Mais cela, et malgré sa gravité, ne peut que sembler
futile dans un système où la gouvernance est si pauvre. Pour vivre dans une
grande partie du monde arabe, il faut avoir une acceptation tacite pour les
connexions ou les pots-de-vin. Tout acte, aussi mesquin soit-il, sape la confiance
dans les institutions, l’Etat et dans l'idée même d'un bien commun. Cette
corruption comportementale rend tout le monde complice et cultive davantage la
lâcheté innée lors de la peur ou d’appétence pour ne pas laisser place au
développement d’une philosophie morale d’impératif catégorique permettant
d’avoir des valeurs inconditionnelles.

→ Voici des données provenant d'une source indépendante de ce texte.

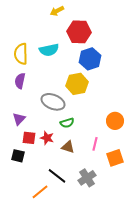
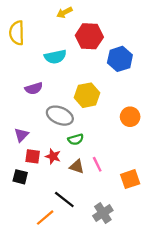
yellow semicircle: (21, 54) -> (17, 33), moved
blue hexagon: (90, 59) -> (120, 59), moved
purple semicircle: (20, 81) -> (34, 88), moved, turned -119
orange circle: (115, 121) -> (130, 117), moved
pink line: (95, 144) -> (97, 164), moved, turned -40
gray cross: (87, 178) -> (103, 213), moved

Et c’est justement cette culture
imperméable qui a permis récemment à l'Amérique de ne pas vaciller. Des valeurs
démocratiques enracinées, des institutions solides et des siècles de tradition
font qu'il est pratiquement impossible pour un président américain de devenir
un dictateur. Le monde arabe n'a pas de telles cultures ni de telles garanties
institutionnelles. Pendant des décennies, il a été gouverné par des autocrates
sans grande ambition et par des petites mains sans grande vision. Ils ne pouvaient
promettre que la stabilité pour la stabilité. Ils parlent une langue
subtilement attrayante qui pose les infrastructures et la consommation, et non
la démocratie, comme le plus grand déficit de la région. Dans leur récit,
l'accent mis sur le changement est malavisé. Par conséquent, ils salent la
terre avec empressement, de peur que des changements structurels ne prennent
racine.
A quelques exceptions près, la région est
misérable, un mélange d’États en faillite et d’États stagnants qui offrent de
maigres perspectives à leurs jeunes populations. Les dirigeants sont inquiets
quant à leur avenir au crépuscule de l'ère de l’ancien contrat social basé soit
sur la sujétion soit sur le confort matériel en échange d'une tranquillité
politique. S'ils ne peuvent plus garantir les premiers, ils ne peuvent plus prétendre
longtemps au second.
L'histoire n'est pas linéaire. Les révolutions
échouent, mais par la logique de l’évolution des peuples, elles reviendront.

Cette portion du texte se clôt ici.